Take every line from the entries below that includes the word "Policy" and copy it.

- [Stored data entries]
□ □ □
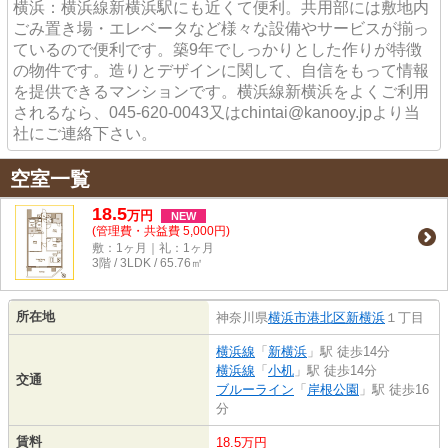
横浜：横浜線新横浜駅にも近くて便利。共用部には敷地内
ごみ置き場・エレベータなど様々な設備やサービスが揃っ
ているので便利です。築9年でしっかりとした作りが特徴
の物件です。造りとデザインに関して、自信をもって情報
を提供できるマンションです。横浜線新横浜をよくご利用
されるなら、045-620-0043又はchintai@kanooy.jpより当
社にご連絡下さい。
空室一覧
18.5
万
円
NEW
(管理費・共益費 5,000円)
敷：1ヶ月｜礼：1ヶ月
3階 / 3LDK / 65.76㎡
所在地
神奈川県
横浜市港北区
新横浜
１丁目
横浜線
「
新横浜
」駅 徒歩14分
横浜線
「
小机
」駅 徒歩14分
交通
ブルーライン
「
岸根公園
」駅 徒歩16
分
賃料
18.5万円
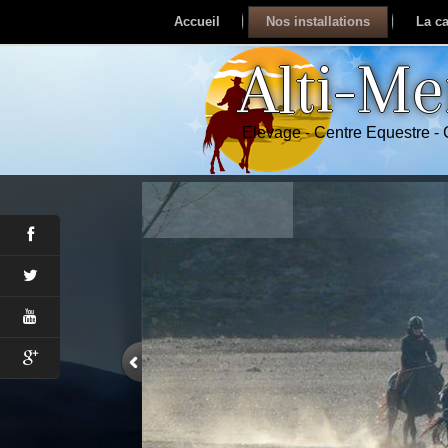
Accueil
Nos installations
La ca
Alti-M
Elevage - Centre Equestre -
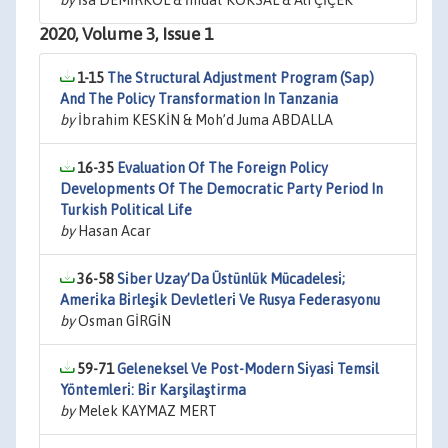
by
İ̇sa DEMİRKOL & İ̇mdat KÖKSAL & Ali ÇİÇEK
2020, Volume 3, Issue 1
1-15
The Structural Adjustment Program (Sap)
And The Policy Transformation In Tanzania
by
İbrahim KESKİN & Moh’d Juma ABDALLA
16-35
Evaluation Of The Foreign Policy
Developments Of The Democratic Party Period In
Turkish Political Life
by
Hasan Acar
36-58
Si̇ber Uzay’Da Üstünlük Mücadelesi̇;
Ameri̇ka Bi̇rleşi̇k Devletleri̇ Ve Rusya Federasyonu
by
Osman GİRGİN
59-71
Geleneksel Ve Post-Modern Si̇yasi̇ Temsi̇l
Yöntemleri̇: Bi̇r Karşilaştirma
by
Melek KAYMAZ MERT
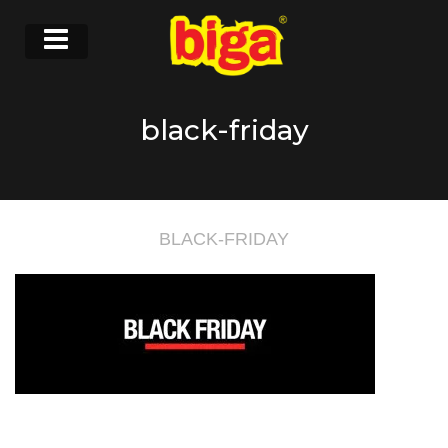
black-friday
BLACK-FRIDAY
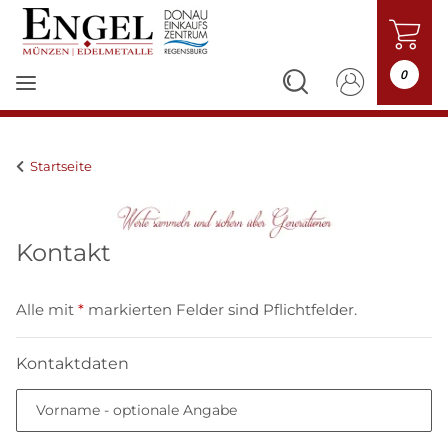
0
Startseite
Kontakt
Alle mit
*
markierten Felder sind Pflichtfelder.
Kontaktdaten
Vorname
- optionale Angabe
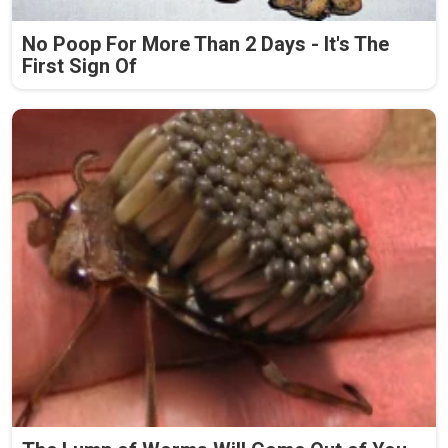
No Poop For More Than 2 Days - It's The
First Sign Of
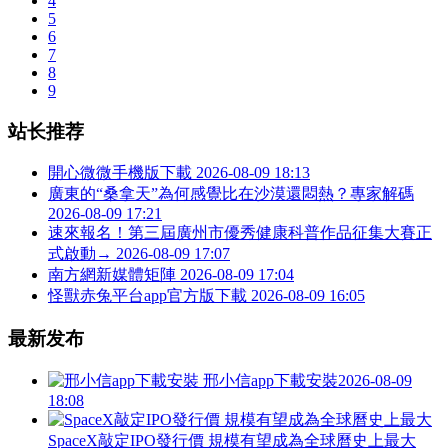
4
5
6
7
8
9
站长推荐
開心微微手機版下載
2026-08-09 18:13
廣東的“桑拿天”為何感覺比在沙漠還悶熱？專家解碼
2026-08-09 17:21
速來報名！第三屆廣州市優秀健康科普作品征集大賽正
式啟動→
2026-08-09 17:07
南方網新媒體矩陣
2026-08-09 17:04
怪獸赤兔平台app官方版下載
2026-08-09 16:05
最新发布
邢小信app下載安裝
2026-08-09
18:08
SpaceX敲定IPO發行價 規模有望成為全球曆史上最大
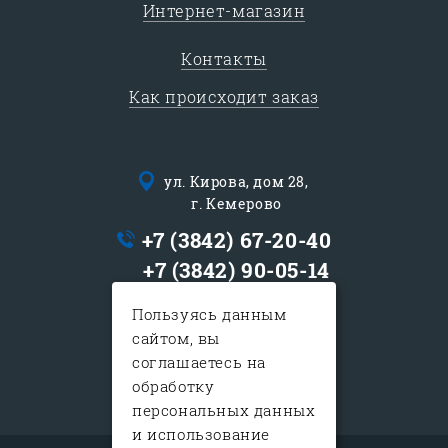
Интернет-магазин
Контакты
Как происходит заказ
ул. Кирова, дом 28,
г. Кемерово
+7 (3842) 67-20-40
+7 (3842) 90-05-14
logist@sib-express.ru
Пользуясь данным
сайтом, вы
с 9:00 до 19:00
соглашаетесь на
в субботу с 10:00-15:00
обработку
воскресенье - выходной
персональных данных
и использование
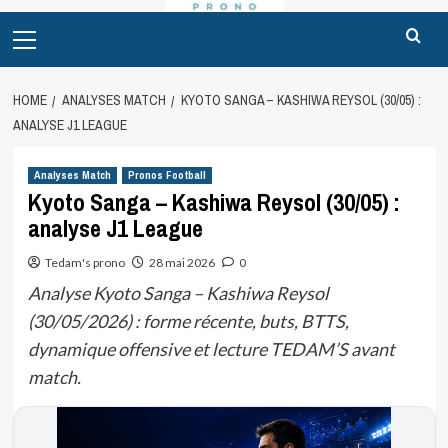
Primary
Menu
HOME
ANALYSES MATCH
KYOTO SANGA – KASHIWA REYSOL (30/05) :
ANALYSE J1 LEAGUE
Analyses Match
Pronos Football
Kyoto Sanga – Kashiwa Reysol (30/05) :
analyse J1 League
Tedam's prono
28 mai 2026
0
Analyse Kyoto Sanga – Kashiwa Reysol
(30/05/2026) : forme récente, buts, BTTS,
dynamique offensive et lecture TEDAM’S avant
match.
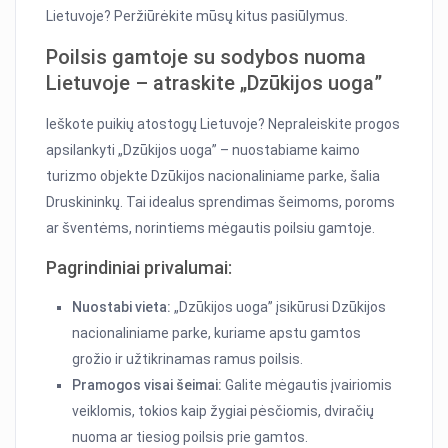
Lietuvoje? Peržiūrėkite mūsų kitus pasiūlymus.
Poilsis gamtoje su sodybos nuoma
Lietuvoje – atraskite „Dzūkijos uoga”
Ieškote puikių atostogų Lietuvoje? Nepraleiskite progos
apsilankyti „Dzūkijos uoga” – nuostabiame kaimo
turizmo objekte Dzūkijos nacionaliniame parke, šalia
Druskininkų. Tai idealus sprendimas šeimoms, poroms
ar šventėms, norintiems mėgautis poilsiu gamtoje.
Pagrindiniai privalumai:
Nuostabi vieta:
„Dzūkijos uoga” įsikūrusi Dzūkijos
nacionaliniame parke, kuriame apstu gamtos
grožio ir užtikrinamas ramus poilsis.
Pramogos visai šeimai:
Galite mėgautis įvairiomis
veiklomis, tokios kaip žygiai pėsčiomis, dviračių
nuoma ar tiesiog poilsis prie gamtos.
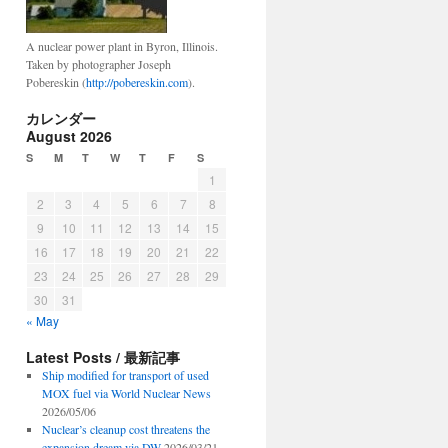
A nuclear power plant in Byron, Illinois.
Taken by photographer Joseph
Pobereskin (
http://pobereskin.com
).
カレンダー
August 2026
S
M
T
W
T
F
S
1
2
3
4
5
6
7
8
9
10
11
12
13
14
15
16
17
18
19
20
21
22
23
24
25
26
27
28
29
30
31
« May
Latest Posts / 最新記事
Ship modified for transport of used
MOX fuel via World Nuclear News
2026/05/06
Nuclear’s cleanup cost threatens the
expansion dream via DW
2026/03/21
□ □ □
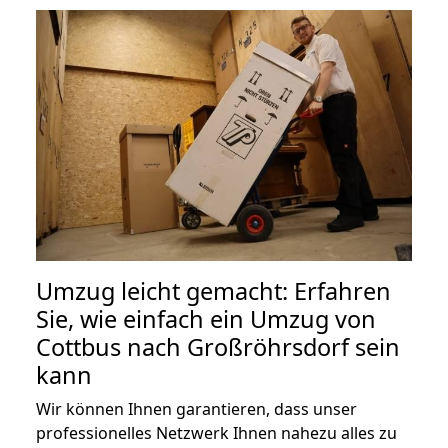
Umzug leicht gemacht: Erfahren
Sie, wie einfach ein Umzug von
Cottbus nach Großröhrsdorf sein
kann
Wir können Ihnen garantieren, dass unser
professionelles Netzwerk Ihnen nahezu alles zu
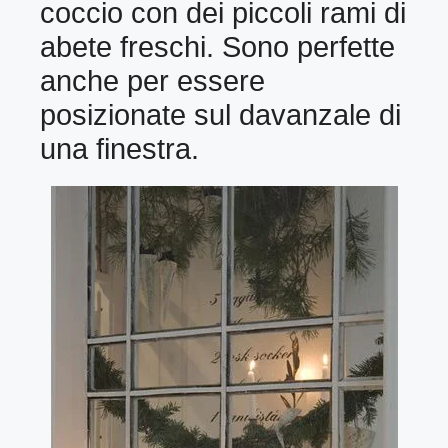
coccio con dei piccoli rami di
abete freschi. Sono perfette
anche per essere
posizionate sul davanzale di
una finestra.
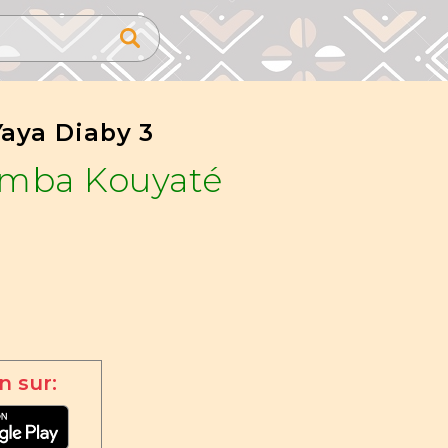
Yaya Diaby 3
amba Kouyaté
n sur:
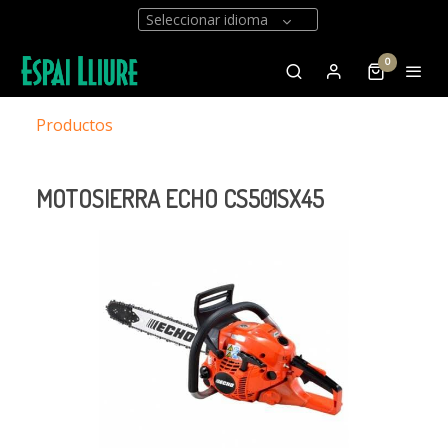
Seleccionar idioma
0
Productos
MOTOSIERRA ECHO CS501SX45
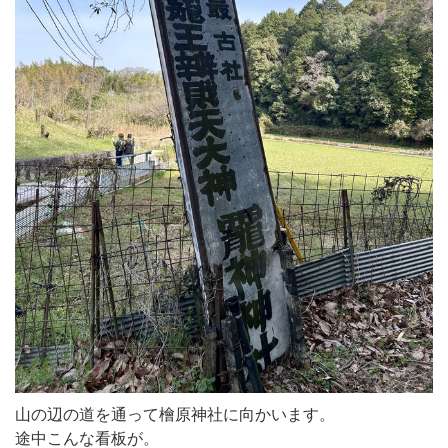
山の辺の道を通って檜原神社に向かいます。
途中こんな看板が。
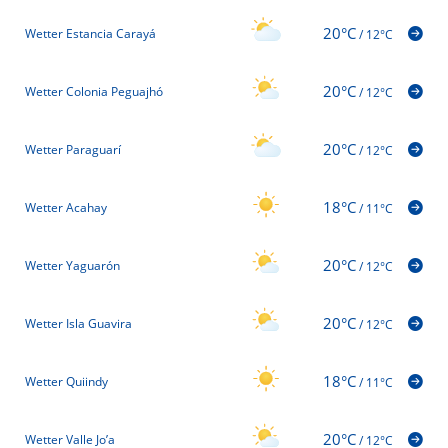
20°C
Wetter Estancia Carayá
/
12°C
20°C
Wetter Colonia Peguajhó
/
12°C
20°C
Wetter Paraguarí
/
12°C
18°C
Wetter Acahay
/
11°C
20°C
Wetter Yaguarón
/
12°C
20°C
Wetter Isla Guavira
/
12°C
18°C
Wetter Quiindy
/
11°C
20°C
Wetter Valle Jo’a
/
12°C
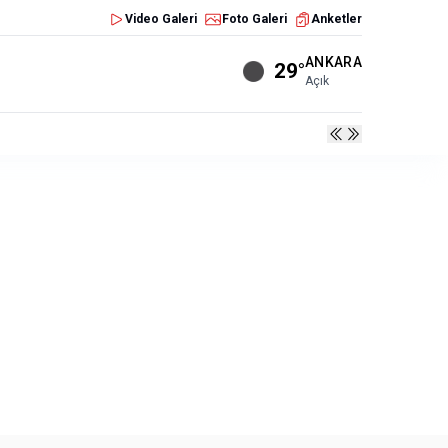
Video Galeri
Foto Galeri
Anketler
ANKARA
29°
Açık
□ □ □
- [Result for this exercise]
And The Policy Transformation In Tanzania
Evaluation Of The Foreign Policy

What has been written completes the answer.